┌─ Dataset entries

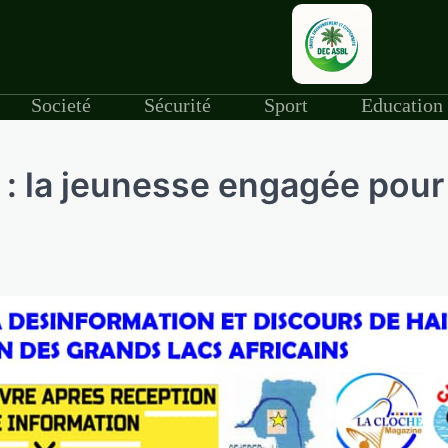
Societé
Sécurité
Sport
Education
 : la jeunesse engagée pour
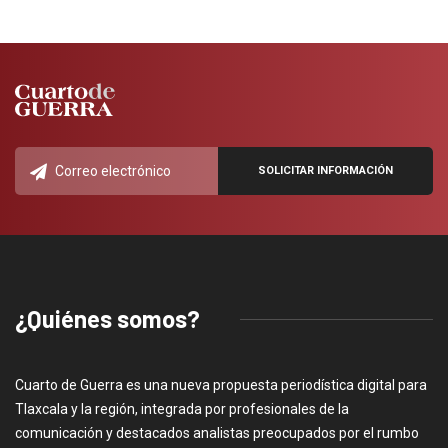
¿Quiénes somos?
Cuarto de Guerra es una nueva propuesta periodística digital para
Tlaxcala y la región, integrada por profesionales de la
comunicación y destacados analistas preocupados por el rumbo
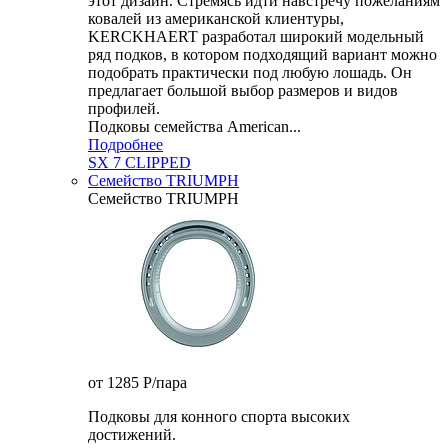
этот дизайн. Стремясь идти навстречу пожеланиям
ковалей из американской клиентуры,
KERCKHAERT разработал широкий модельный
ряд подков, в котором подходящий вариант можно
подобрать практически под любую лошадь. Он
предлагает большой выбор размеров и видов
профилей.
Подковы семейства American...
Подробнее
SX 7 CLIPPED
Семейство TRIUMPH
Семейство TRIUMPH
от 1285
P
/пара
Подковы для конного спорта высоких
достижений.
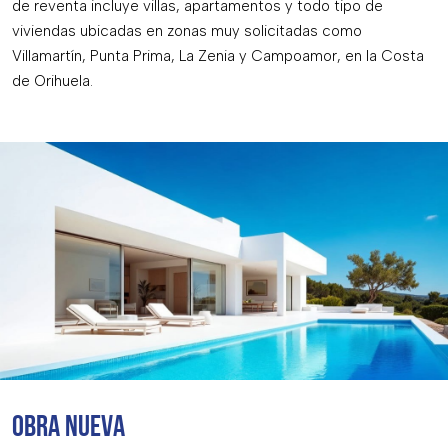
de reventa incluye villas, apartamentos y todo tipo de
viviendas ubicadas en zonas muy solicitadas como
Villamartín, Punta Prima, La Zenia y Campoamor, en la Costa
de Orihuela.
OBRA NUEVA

└─
┌─ Dataset entries

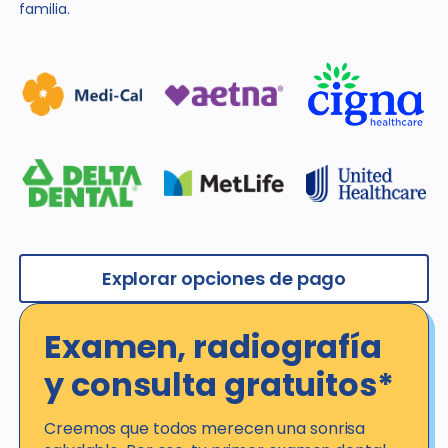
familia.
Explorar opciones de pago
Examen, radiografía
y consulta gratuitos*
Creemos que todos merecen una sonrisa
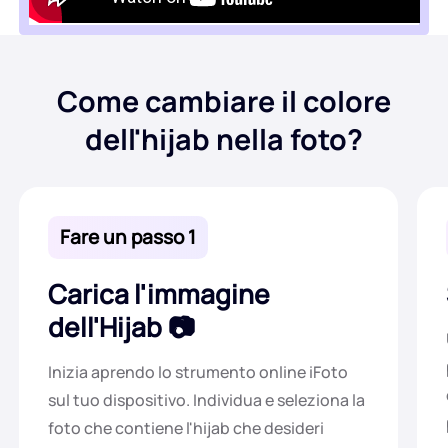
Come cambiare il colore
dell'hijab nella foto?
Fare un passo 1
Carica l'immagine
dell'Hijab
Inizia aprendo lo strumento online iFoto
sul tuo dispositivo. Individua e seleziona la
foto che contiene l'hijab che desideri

└─
┌─ Dataset entries

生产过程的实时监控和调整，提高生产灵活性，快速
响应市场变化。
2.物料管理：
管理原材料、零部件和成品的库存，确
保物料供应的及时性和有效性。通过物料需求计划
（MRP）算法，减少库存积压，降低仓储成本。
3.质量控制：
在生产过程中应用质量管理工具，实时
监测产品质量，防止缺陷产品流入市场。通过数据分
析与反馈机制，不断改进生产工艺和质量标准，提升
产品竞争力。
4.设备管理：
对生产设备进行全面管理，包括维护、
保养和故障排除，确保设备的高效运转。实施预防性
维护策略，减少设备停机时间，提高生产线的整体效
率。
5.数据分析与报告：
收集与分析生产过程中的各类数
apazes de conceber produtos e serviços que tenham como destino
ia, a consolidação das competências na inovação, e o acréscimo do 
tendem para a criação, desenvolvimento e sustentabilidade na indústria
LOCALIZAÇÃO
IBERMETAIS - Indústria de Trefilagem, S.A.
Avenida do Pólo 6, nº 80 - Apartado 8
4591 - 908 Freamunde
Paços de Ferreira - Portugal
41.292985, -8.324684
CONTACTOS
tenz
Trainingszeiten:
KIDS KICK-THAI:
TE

└─

### Required action
Reproduce exactly the lines above from the line with "этот дизайн. Стремясь" to the line with "Подковы для конного спорта высоких", including both, and add nothing.

### Task answer
этот дизайн. Стремясь идти навстречу пожеланиям
ковалей из американской клиентуры,
KERCKHAERT разработал широкий модельный
ряд подков, в котором подходящий вариант можно
подобрать практически под любую лошадь. Он
предлагает большой выбор размеров и видов
профилей.
Подковы семейства American...
Подробнее
SX 7 CLIPPED
Семейство TRIUMPH
Семейство TRIUMPH
от 1285
P
/пара
Подковы для конного спорта высоких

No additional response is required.